_HOW TO COMPLETE THIS TASK_
Pictures must be left out. Retype exactly the lines from the one containing "Πολιτική Απορρήτου" through the last line of the records below.

_ENTRIES SHOWN_

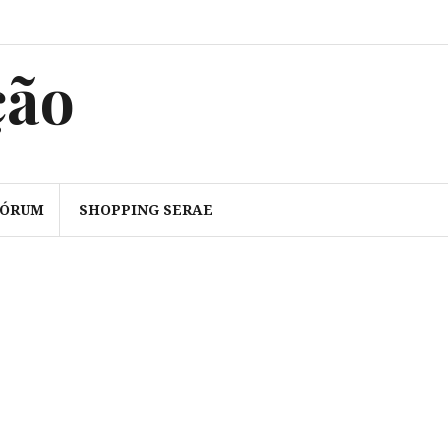
ção
FÓRUM
SHOPPING SERAE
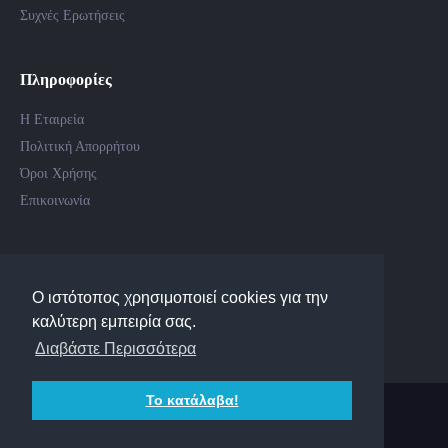
Συχνές Ερωτήσεις
Πληροφορίες
Η Εταιρεία
Πολιτική Απορρήτου
Όροι Χρήσης
Επικοινωνία
Follow Us
Ο ιστότοπος χρησιμοποιεί cookies για την
καλύτερη εμπειρία σας.
Διαβάστε Περισσότερα
Το κατάλαβα!
DEMST - Ασφαλιστικοί Σύμβουλοι. All rights reserved
Web Design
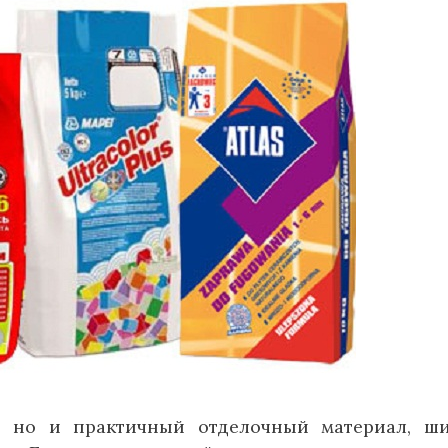
, но и практичный отделочный материал, ш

_PROBLEM SOLUTION_
Πολιτική Απορρήτου
Όροι Χρήσης
Επικοινωνία
Follow Us
Ο ιστότοπος χρησιμοποιεί cookies για την
καλύτερη εμπειρία σας.
Διαβάστε Περισσότερα
Το κατάλαβα!
DEMST - Ασφαλιστικοί Σύμβουλοι. All rights reserved
Web Design
, но и практичный отделочный материал, ш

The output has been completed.